Então, ouvi o teu barulho através dos automóveis passando em disparada pela via asfáltica nas proximidades da nossa morada.
Ouvi tua fala nos trabalhadores indo ao diário labor.
Ouvi a algazarra de teus estudantes jovens em direção às escolas, para construírem o amanhã.

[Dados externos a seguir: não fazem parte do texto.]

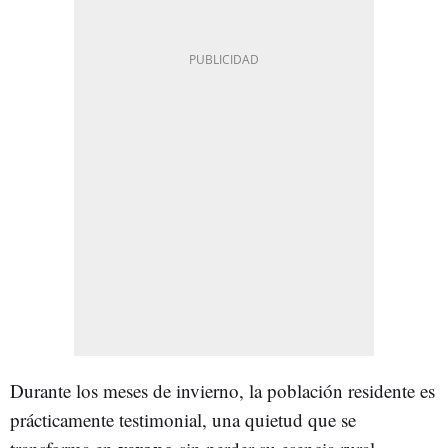
Durante los meses de invierno, la población residente es
prácticamente testimonial, una quietud que se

Ouvi, também, através da memória, barcos singrando as águas do Velho Chico unindo cidades.
Ouvi o rumor dos teus caminhões de carga, carregados de hortigranjeiros produzidos pela irrigação.
Ouvi teus mercadores comprando e vendendo multifárias mercadorias.
Ouvi o gemido dos que sofrem, atendidos por abnegados médicos e enfermeiros (as).
Ouvi o alegrar do teu demorado, mas constante progresso.
Ouvi o “dá-me uma ajuda”, das pessoas que vivem perambulando pelas ruas.
Ouvi, com lamento, o grito do descaso feito ao desordenado crescimento, nas casas sem número, nas ruas sem nome, nos guardas particulares, nos fétidos esgotos e lamaçais pós-chuva que produzem enfermidades e muriçocas;
Ouço, igualmente, com alegria, o barulho da esperança do teu sorridente amanhã.
*Edmundo Isidoro dos Santos é ministro presbiteriano jubilado, professor aposentado da UNEB e escritor.